- **Data supplied**
- - - -

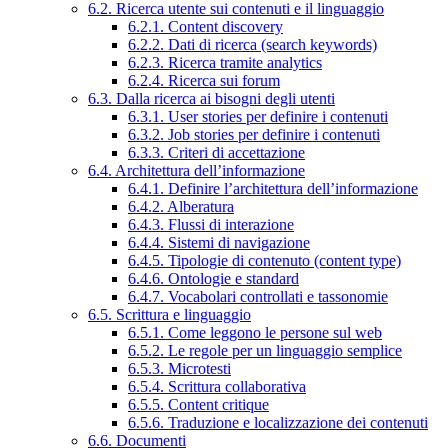
6.2. Ricerca utente sui contenuti e il linguaggio
6.2.1. Content discovery
6.2.2. Dati di ricerca (search keywords)
6.2.3. Ricerca tramite analytics
6.2.4. Ricerca sui forum
6.3. Dalla ricerca ai bisogni degli utenti
6.3.1. User stories per definire i contenuti
6.3.2. Job stories per definire i contenuti
6.3.3. Criteri di accettazione
6.4. Architettura dell’informazione
6.4.1. Definire l’architettura dell’informazione
6.4.2. Alberatura
6.4.3. Flussi di interazione
6.4.4. Sistemi di navigazione
6.4.5. Tipologie di contenuto (content type)
6.4.6. Ontologie e standard
6.4.7. Vocabolari controllati e tassonomie
6.5. Scrittura e linguaggio
6.5.1. Come leggono le persone sul web
6.5.2. Le regole per un linguaggio semplice
6.5.3. Microtesti
6.5.4. Scrittura collaborativa
6.5.5. Content critique
6.5.6. Traduzione e localizzazione dei contenuti
6.6. Documenti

- - - -

- **Problem**
In the answer, restate word for word each line from the one with "6.5.1. Come leggono le persone sul web" through the end of the material above.

- **Answer box**
6.5.1. Come leggono le persone sul web
6.5.2. Le regole per un linguaggio semplice
6.5.3. Microtesti
6.5.4. Scrittura collaborativa
6.5.5. Content critique
6.5.6. Traduzione e localizzazione dei contenuti
6.6. Documenti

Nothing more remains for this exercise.